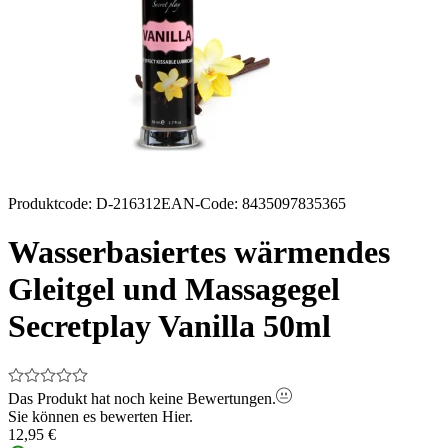
Produktcode
:
D-216312
EAN-Code
:
8435097835365
Wasserbasiertes wärmendes
Gleitgel und Massagegel
Secretplay Vanilla 50ml
Das Produkt hat noch keine Bewertungen.
Sie können es bewerten
Hier.
12,95 €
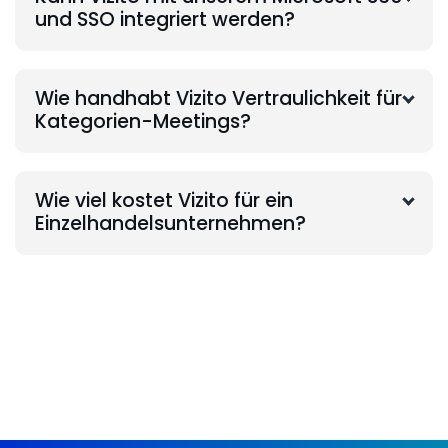
und SSO integriert werden?
Wie handhabt Vizito Vertraulichkeit für
Kategorien-Meetings?
Wie viel kostet Vizito für ein
Einzelhandelsunternehmen?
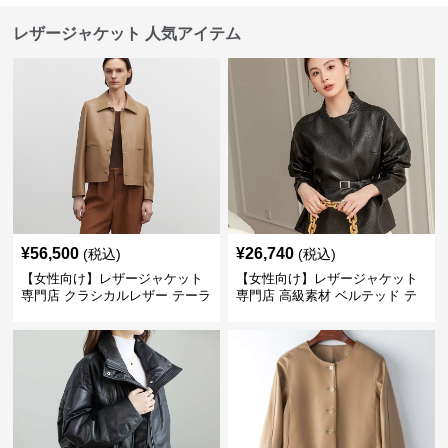
レザージャケット 人気アイテム
¥
56,500
¥
26,740
(税込)
(税込)
【女性向け】レザージャケット
【女性向け】レザージャケット
専門店 クラシカルレザー テーラ
専門店 高級素材 ベルテッド テ
ードジャケット
ーラード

YOUR GOAL — The expected result is a copy of each line in the records where "Vizito" appears.

WRITTEN ANSWER —
Wie handhabt Vizito Vertraulichkeit für
Wie viel kostet Vizito für ein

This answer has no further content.